* Instructions to follow: Copy every line of the records that includes the word "best".

* Given records:
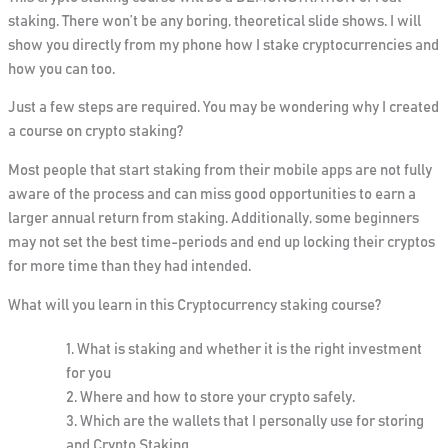
staking.
There won’t be any boring, theoretical slide shows. I will
show you directly from my phone how I stake cryptocurrencies and
how you can too.
Just a few steps are required. You may be wondering why I created
a course on crypto staking?
Most people that start staking from their mobile apps are not fully
aware of the process and can miss good opportunities to earn a
larger annual return from staking. Additionally, some beginners
may not set the best time-periods and end up locking their cryptos
for more time than they had intended.
What will you learn in this Cryptocurrency staking course?
What is staking and whether it is the right investment
for you
Where and how to store your crypto safely.
Which are the wallets that I personally use for storing
and Crypto Staking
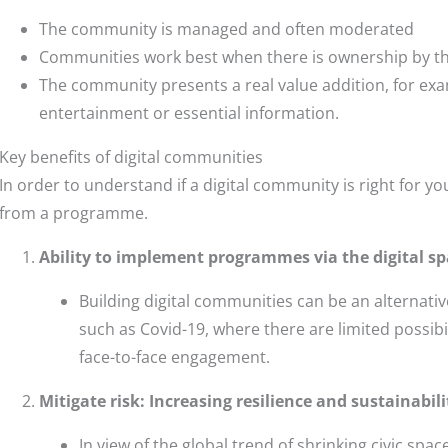
The community is managed and often moderated
Communities work best when there is ownership by t
The community presents a real value addition, for ex
entertainment or essential information.
Key benefits of digital communities
In order to understand if a digital community is right for y
from a programme.
Ability to
implement programmes via the digital sp
Building digital communities can be an alternati
such as Covid-19, where there are limited possibi
face-to-face engagement.
Mitigate risk: Increasing resilience and sustainabil
In view of the global trend of shrinking civic spa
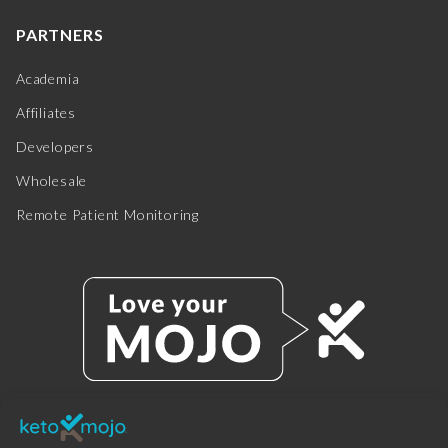
PARTNERS
Academia
Affiliates
Developers
Wholesale
Remote Patient Monitoring
© 2025 KETO-MOJO.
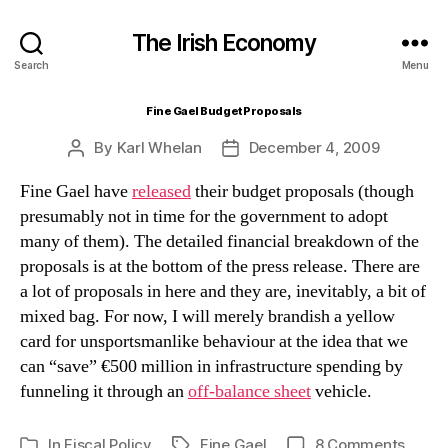
The Irish Economy
Search
Menu
Fine Gael Budget Proposals
By
Karl Whelan
December 4, 2009
Post
Post
author
date
Fine Gael have
released
their budget proposals (though
presumably not in time for the government to adopt
many of them). The detailed financial breakdown of the
proposals is at the bottom of the press release. There are
a lot of proposals in here and they are, inevitably, a bit of
mixed bag. For now, I will merely brandish a yellow
card for unsportsmanlike behaviour at the idea that we
can “save” €500 million in infrastructure spending by
funneling it through an
off-balance sheet
vehicle.
on
In
Fiscal Policy
Fine Gael
8 Comments
Tags
Categories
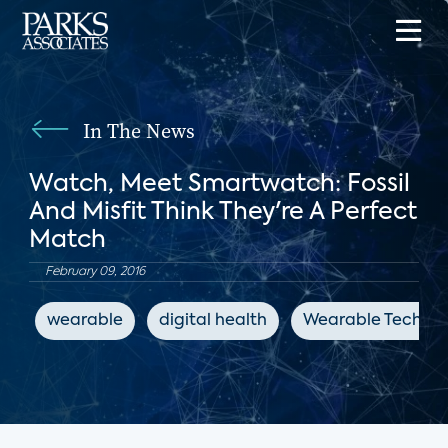
In The News
Watch, Meet Smartwatch: Fossil
And Misfit Think They're A Perfect
Match
February 09, 2016
wearable
digital health
Wearable Technol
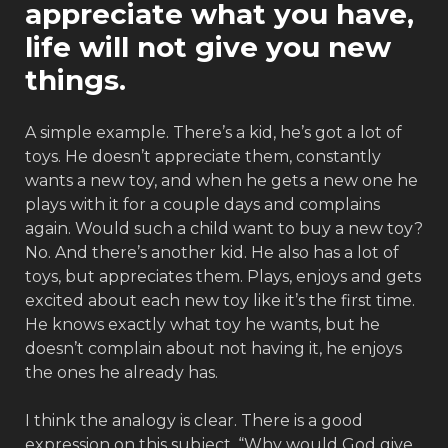
appreciate what you have,
life will not give you new
things.
A simple example. There’s a kid, he’s got a lot of
toys. He doesn’t appreciate them, constantly
wants a new toy, and when he gets a new one he
plays with it for a couple days and complains
again. Would such a child want to buy a new toy?
No. And there’s another kid. He also has a lot of
toys, but appreciates them. Plays, enjoys and gets
excited about each new toy like it’s the first time.
He knows exactly what toy he wants, but he
doesn’t complain about not having it, he enjoys
the ones he already has.
I think the analogy is clear. There is a good
expression on this subject, “Why would God give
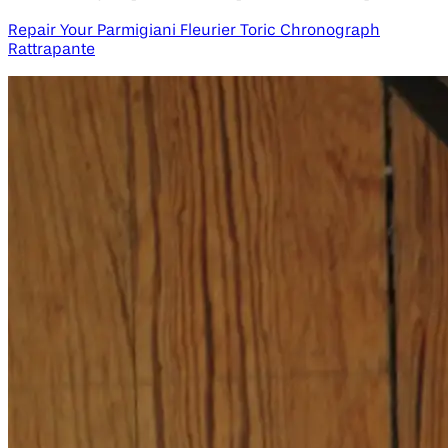
Repair Your Parmigiani Fleurier Toric Chronograph
Rattrapante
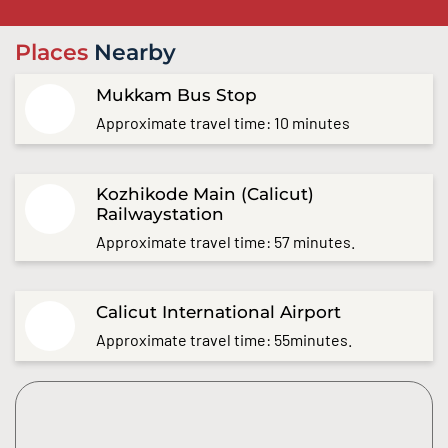
Places
Nearby
Mukkam Bus Stop
Approximate travel time: 10 minutes
Kozhikode Main (Calicut)
Railwaystation
Approximate travel time: 57 minutes.
Calicut International Airport
Approximate travel time: 55minutes.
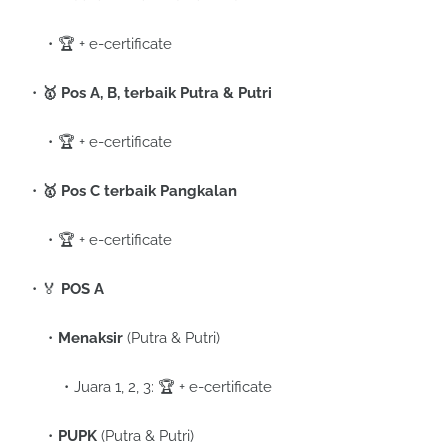
🏆 + e-certificate
🥇 Pos A, B, terbaik Putra & Putri
🏆 + e-certificate
🥇 Pos C terbaik Pangkalan
🏆 + e-certificate
🏅
POS A
Menaksir
(Putra & Putri)
Juara 1, 2, 3: 🏆 + e-certificate
PUPK
(Putra & Putri)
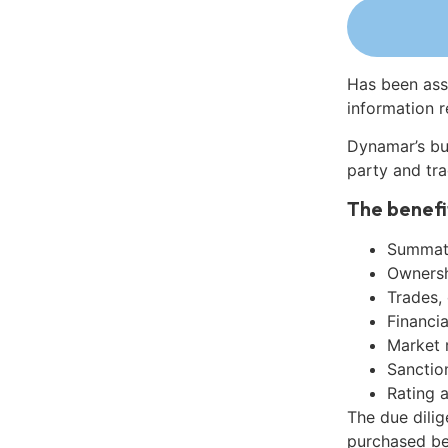
Has been ass
information r
Dynamar’s bu
party and tra
The benefi
Summati
Ownershi
Trades,
Financia
Market 
Sanctio
Rating 
The due dilig
purchased be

* Solution:
may not set the best time-periods and end up locking their cryptos
Communities work best when there is ownership by t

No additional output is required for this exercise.